Third party is discriminatory term
I added "innumerate" to the opening paragraph a few days ago. It helps. They not only compete against the duopoly, they are trying to abolish the anti-democratic 2-party system. A small party NOT trying to abolish the 2-party system (if there are any that foolish) would still be a "non-duopoly party". In most cases, however, no such categorization according to size is helpful. It is added merely to gratuitously ridicule small parties. "My daddy is bigger than your daddy! Nyah, nyah, nyah!" There is no democratic reason to ignore or discriminate against a party because it is small. Let the voters choose instead according to quality. Korky Day 07:07, 24 January 2007 (UTC)
- I'm sad to report that it took until 11:43, 30 May 2008 for a colleague to remove "(innumerate)" from the article, correctly identifying it as an "editorial" on KD's part.
--Jerzy•t 02:18, 8 July 2013 (UTC)
Third party has been described as:
- Person or entity not party to an agreement but with an interest in the agreement. 
- someone other than the principals who are involved in a transaction
- a political party organized in opposition to the major parties in a two-party system 
- Those links are to http://www.carabinshaw.com/lawyer-attorney-1230612.html and http://wordnet.princeton.edu/perl/webwn respectively.
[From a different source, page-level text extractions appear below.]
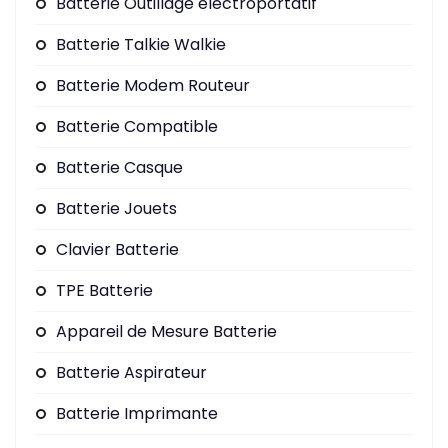
Batterie Outillage électroportatif
Batterie Talkie Walkie
Batterie Modem Routeur
Batterie Compatible
Batterie Casque
Batterie Jouets
Clavier Batterie
TPE Batterie
Appareil de Mesure Batterie
Batterie Aspirateur
Batterie Imprimante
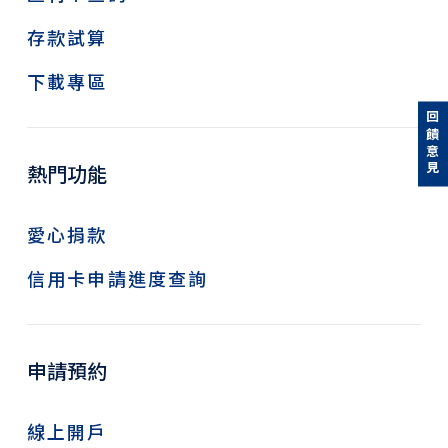
存款試算
下載專區
回饋意見
熱門功能
愛心捐款
信用卡申請進度查詢
申請預約
線上開戶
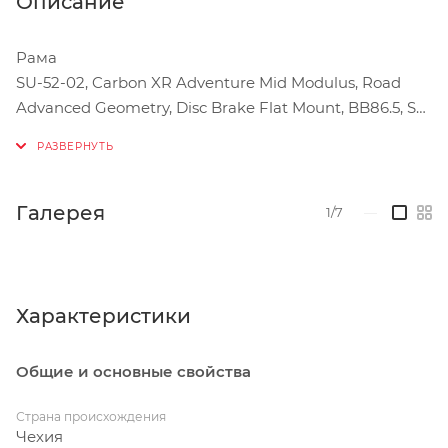
Описание
Рама
SU-52-02, Carbon XR Adventure Mid Modulus, Road
Advanced Geometry, Disc Brake Flat Mount, BB86.5, SH
dropout, Thru Axle 142x12 mm, Inner cable routing, Di2
compatible, mudguards ready.
Материал рамы
Галерея
1/7
—
Карбон
Вилка
XR Adventure Mid Modulus Carbon Fork
Характеристики
Задний переключатель
Общие и основные свойства
SRAM RIVAL XPLR AXS, 13 speed
Страна происхождения
Манетки / Дуалы
Чехия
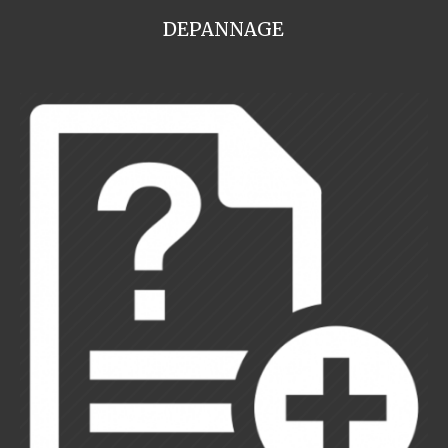
DEPANNAGE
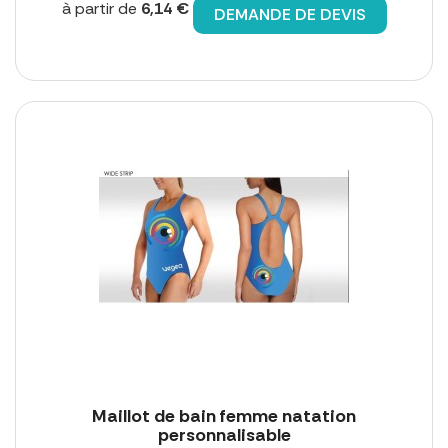
à partir de
6,14 €
DEMANDE DE DEVIS
Maillot de bain femme natation
personnalisable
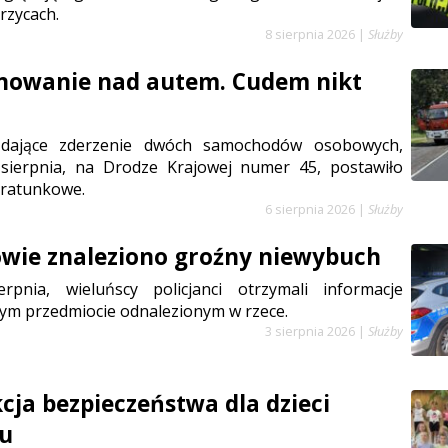
rzycach.
8 sierpnia 2026
|
Służby
anowanie nad autem. Cudem nikt
ądające zderzenie dwóch samochodów osobowych,
sierpnia, na Drodze Krajowej numer 45, postawiło
 ratunkowe.
6 sierpnia 2026
|
Służby
wie znaleziono groźny niewybuch
rpnia, wieluńscy policjanci otrzymali informacje
ym przedmiocie odnalezionym w rzece.
3 sierpnia 2026
|
Służby
cja bezpieczeństwa dla dzieci
iu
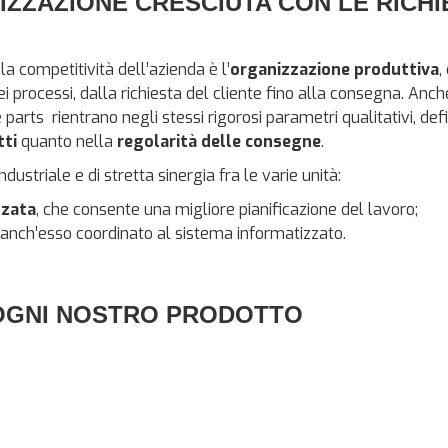
ZAZIONE CRESCIUTA CON LE RICHIE
la competitività dell’azienda è l’
organizzazione produttiva
,
ei processi, dalla richiesta del cliente fino alla consegna. Anc
arts rientrano negli stessi rigorosi parametri qualitativi, defi
tti
quanto nella
regolarità delle consegne
.
ndustriale e di stretta sinergia fra le varie unità:
zzata
, che consente una migliore pianificazione del lavoro;
, anch’esso coordinato al sistema informatizzato.
 OGNI NOSTRO PRODOTTO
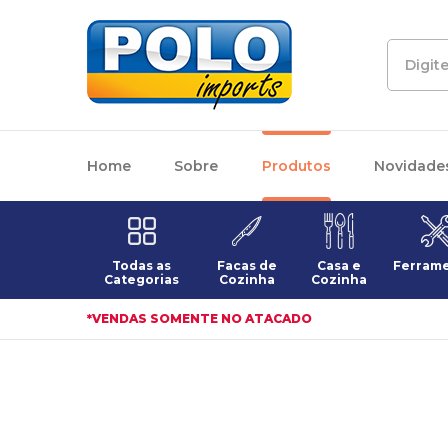
Home
Sobre
Produtos
Novidade
Todas as
Facas de
Casa e
Ferram
Categorias
Cozinha
Cozinha
*VENDAS SOMENTE NO ATACADO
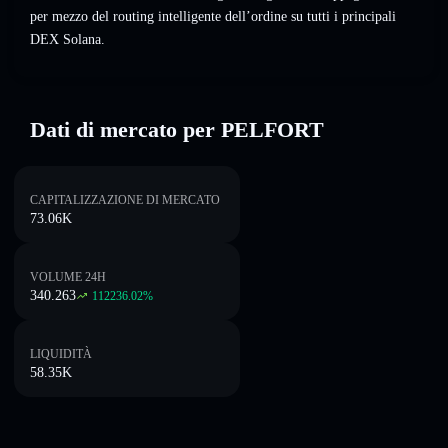
per mezzo del routing intelligente dell’ordine su tutti i principali
DEX Solana.
Dati di mercato per PELFORT
CAPITALIZZAZIONE DI MERCATO
73.06K
VOLUME 24H
340.263
112236.02
%
LIQUIDITÀ
58.35K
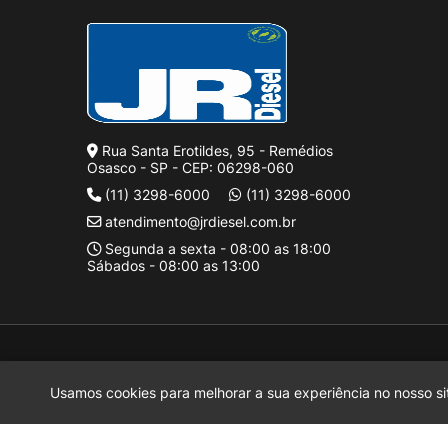
Rua Santa Erotildes, 95 - Remédios
Osasco - SP - CEP: 06298-060
(11) 3298-6000
(11) 3298-6000
atendimento@jrdiesel.com.br
Segunda a sexta - 08:00 as 18:00
Sábados - 08:00 as 13:00
J Rufinus Diesel LTDA.
2026 CREATED BY
Motora
J Rufinus Diesel LTDA.
é uma empresa inscrita no CNPJ
38.936.787/0
Usamos cookies para melhorar a sua experiência no nosso sit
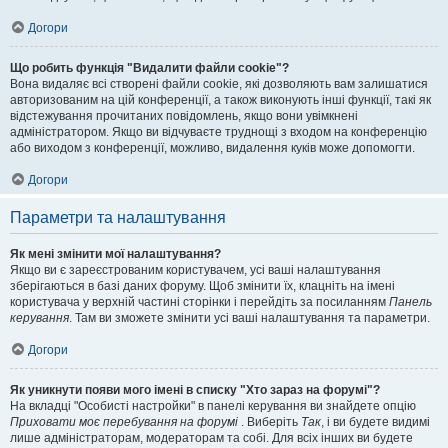
Догори
Що робить функція "Видалити файли cookie"?
Вона видаляє всі створені файли cookie, які дозволяють вам залишатися
авторизованим на цій конференції, а також виконують інші функції, такі як
відстежування прочитаних повідомлень, якщо вони увімкнені
адміністратором. Якщо ви відчуваєте труднощі з входом на конференцію
або виходом з конференції, можливо, видалення куків може допомогти.
Догори
Параметри та налаштування
Як мені змінити мої налаштування?
Якщо ви є зареєстрованим користувачем, усі ваші налаштування
зберігаються в базі даних форуму. Щоб змінити їх, клацніть на імені
користувача у верхній частині сторінки і перейдіть за посиланням
Панель
керування
. Там ви зможете змінити усі ваші налаштування та параметри.
Догори
Як уникнути появи мого імені в списку "Хто зараз на форумі"?
На вкладці "Особисті настройки" в панелі керування ви знайдете опцію
Приховати моє перебування на форумі
. Виберіть
Так
, і ви будете видимі
лише адміністраторам, модераторам та собі. Для всіх інших ви будете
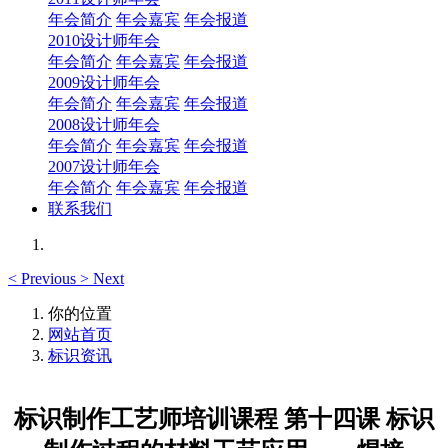
年会简介
年会嘉宾
年会报道
2010设计师年会
年会简介
年会嘉宾
年会报道
2009设计师年会
年会简介
年会嘉宾
年会报道
2008设计师年会
年会简介
年会嘉宾
年会报道
2007设计师年会
年会简介
年会嘉宾
年会报道
联系我们
<
Previous
>
Next
你的位置
网站首页
标识资讯
标识制作工艺师培训课程 第十四课 标识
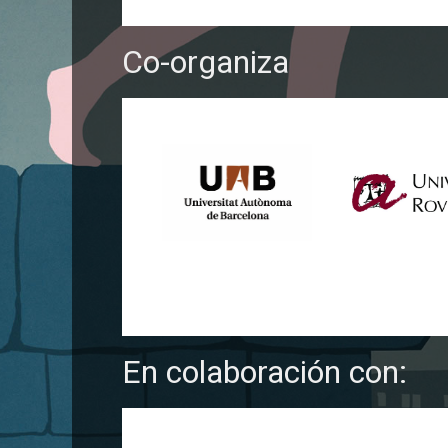
Co-organiza
En colaboración con:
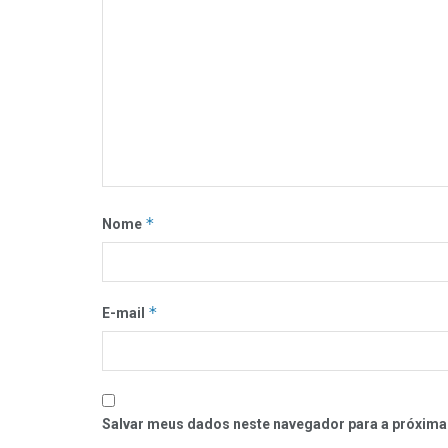
*
Nome
*
E-mail
Salvar meus dados neste navegador para a próxima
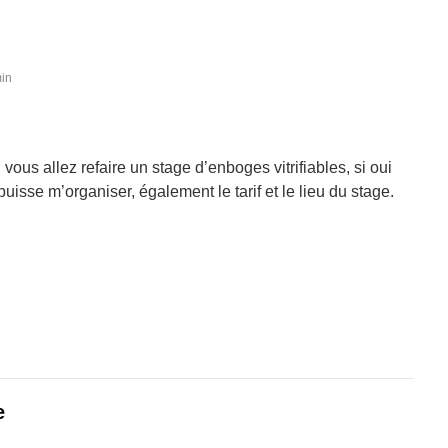
min
vous allez refaire un stage d’enboges vitrifiables, si oui
uisse m’organiser, également le tarif et le lieu du stage.
e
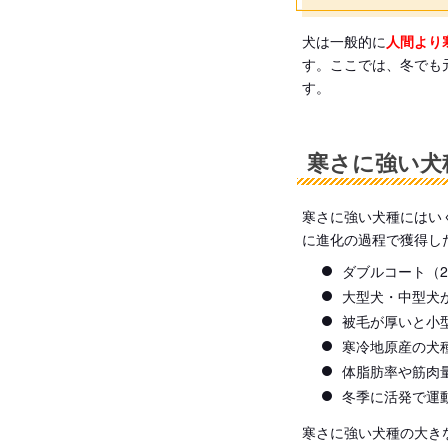
犬は一般的に
人間より
す。ここでは、冬でも
す。
寒さに強い犬
寒さに強い犬種にはい
に進化の過程で獲得し
ダブルコート（
大型犬・中型犬
被毛が厚いと小
寒冷地原産の犬
体脂肪率や筋肉
冬季に活発で運
寒さに強い犬種の大き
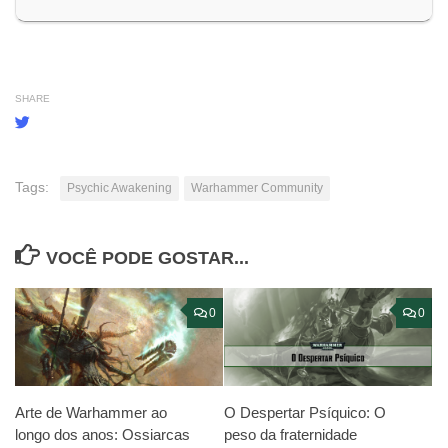
SHARE
Tags:
Psychic Awakening
Warhammer Community
VOCÊ PODE GOSTAR...
0
0
O Despertar Psíquico: O
Arte de Warhammer ao
peso da fraternidade
longo dos anos: Ossiarcas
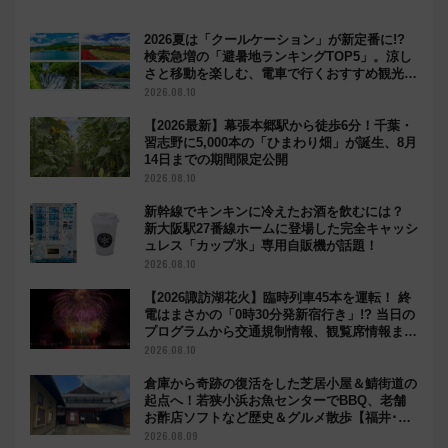
2026夏は「クールケーション」が新定番に!?
検索急増の「避暑地ランキングTOP5」。涼し
さと移動を楽しむ、電車で行くおすすめ観光情
報も
2026.08.10
【2026最新】幕張本郷駅から徒歩6分！千葉・
習志野に5,000本の「ひまわり畑」が誕生、8月
14日までの期間限定公開
2026.08.10
新幹線でキンキンに冷えたお酒を飲むには？
新大阪駅27番線ホームに登場した完全キャッシ
ュレス「カップ氷」専用自販機が話題！
2026.08.10
【2026諏訪湖花火】臨時列車45本を運転！ 終
電はまさかの「0時30分発新宿行き」!? 当日の
プログラムから交通規制情報、観覧席情報まで
徹底解説
2026.08.10
倉庫から奇跡の復活をした芝居小屋＆鯖街道の
起点へ！若狭小浜お魚センターでBBQ、老舗
お酢店ソフトなど歴史＆グルメ散歩【福井･小
浜観光】
2026.08.09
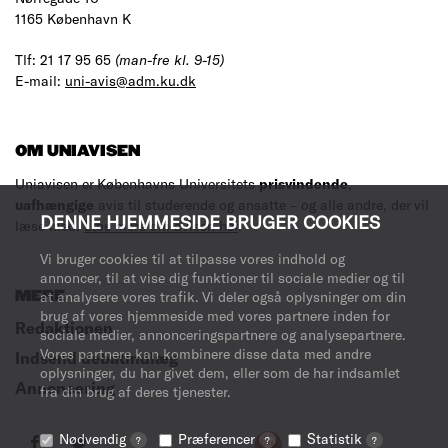
1165 København K
Tlf: 21 17 95 65
(man-fre kl. 9-15)
E-mail:
uni-avis@adm.ku.dk
OM UNIAVISEN
Uniavisen er Københavns Universitets
prisvindende
,
uafhængige
avis til studerende og ansatte – og alle andre, der vil
DENNE HJEMMESIDE BRUGER COOKIES
læse med.
Læs mere om avisen her
.
Vi bruger cookies til at tilpasse vores indhold og
annoncer, til at vise dig funktioner til sociale medier og til
MERE
at analysere vores trafik. Vi deler også oplysninger om din
brug af vores hjemmeside med vores partnere inden for
Redaktionen
sociale medier, annonceringspartnere og analysepartnere.
Vores partnere kan kombinere disse data med andre
Indsend debatindlæg
oplysninger, du har givet dem, eller som de har indsamlet
Annoncering
fra din brug af deres tjenester.
Nødvendig
Præferencer
Statistik
?
?
?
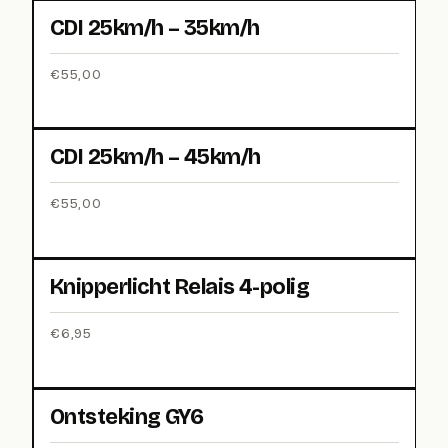
CDI 25km/h – 35km/h
€
55,00
CDI 25km/h – 45km/h
€
55,00
Knipperlicht Relais 4-polig
€
6,95
Ontsteking GY6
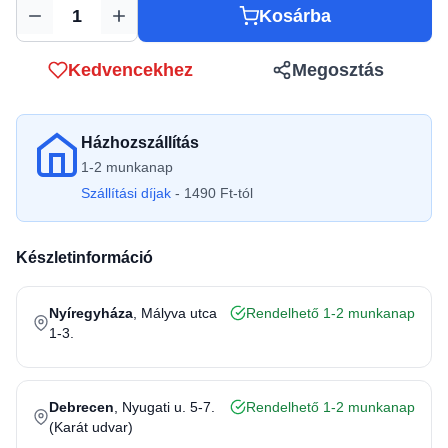
Kosárba
Mennyiség
Kedvencekhez
Megosztás
Házhozszállítás
1-2 munkanap
Szállítási díjak
- 1490 Ft-tól
Készletinformáció
Nyíregyháza
, Mályva utca
Rendelhető 1-2 munkanap
1-3.
Debrecen
, Nyugati u. 5-7.
Rendelhető 1-2 munkanap
(Karát udvar)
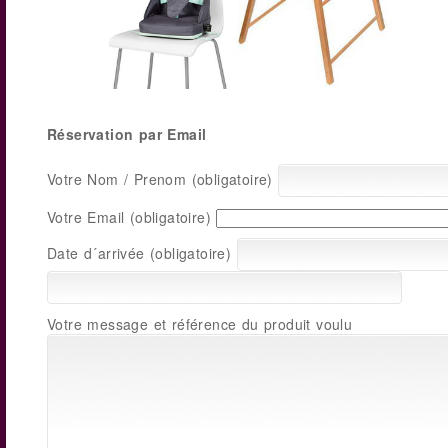
Réservation par Email
Votre Nom / Prenom (obligatoire)
Votre Email (obligatoire)
Date d´arrivée (obligatoire)
Votre message et référence du produit voulu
Third party is a dab page that may or not deal adequately with the two other meanings above, but this was not in any case the place to discuss it at any time in 2009, nor probably anytime since.
--Jerzy•t 01:45, 8 July 2013 (UTC)
Lazziz faire third party?
Tories as third party
In the lead section's 2nd 'graph (which concerns the UK specifically) i removed the third sent, which read
- So it would follow that in different countries within the UK there are many different third parties.
What appears after "that" may or not be true, but it does not follow from the two preceding sentences -- nor even from any collection of assertions in the article. Nor can i see any point in keeping track which major parties are 3rd parties in some jurisdiction (be it a country, or some much smaller constituency). If you think that 'graph deserves another sentence, please ask
- Is it likely that someone cares?
- If so, would an exhaustive table be more useful than a prose account?